Digital understanding does not equal digital skills knowledge. Digital understanding means to understand and know the implication of digital, the internet, data, etc. Digital understanding is about adapting to, questioning and shaping the way technologies are changing the world. As digital delivery expert Janet Hughes (Doteveryone) says:
“It is somehow still socially acceptable for leaders to say that they don’t understand the changes that have been brought into our lives by digital technology (… ) although it affects most aspects of our lives and most aspects of the strategy and operations of most organisations.”
Leaders need to understand enough about digital to make effective decisions, just as they do about HR, legal, procurement and finance.
Leadership in an increasingly volatile world means responsible leadership. Digital understanding and critical thinking are two key drivers of responsible leadership. In a world of constant, fast progress and high levels of ambiguity, leaders need to develop and nurture an environment that allows and rewards critical thinking within leadership, teams and people.
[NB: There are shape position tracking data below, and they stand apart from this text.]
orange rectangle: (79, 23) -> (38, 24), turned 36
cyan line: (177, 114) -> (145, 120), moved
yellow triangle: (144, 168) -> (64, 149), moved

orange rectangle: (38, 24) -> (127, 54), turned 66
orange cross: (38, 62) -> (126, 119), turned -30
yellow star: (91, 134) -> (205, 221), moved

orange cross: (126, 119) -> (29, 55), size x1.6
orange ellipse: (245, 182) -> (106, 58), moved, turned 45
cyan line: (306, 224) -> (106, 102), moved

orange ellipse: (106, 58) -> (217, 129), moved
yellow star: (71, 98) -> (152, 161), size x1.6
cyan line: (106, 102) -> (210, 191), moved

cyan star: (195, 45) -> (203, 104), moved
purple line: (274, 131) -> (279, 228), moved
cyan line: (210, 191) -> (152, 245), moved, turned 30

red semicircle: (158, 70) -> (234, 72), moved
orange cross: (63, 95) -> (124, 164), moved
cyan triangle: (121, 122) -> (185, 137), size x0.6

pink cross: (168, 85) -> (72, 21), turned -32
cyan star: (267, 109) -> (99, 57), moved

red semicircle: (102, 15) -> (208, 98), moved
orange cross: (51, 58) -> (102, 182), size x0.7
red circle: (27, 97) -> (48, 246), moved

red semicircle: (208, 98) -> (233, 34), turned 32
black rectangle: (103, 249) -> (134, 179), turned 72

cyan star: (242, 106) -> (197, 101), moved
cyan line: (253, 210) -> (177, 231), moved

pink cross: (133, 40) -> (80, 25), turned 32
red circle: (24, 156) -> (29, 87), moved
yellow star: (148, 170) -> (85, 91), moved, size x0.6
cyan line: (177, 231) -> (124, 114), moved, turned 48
We want to encourage critical thinking within the GLA to help shift focus on exploring the questions and defining the ‘problem’ rather than focus on ‘solution mode’. We’d like the organisation to move from an ‘in time, in budget, in scope’ mentality to a ‘is this the right question’ mentality.
We’ve seen that, as the programme progressed, the cohort were able to identify challenges and take these back to City Hall. This led to decisions being taken to improve our project definition processes and prioritisation, as well as bringing new behaviours into the Digital Board.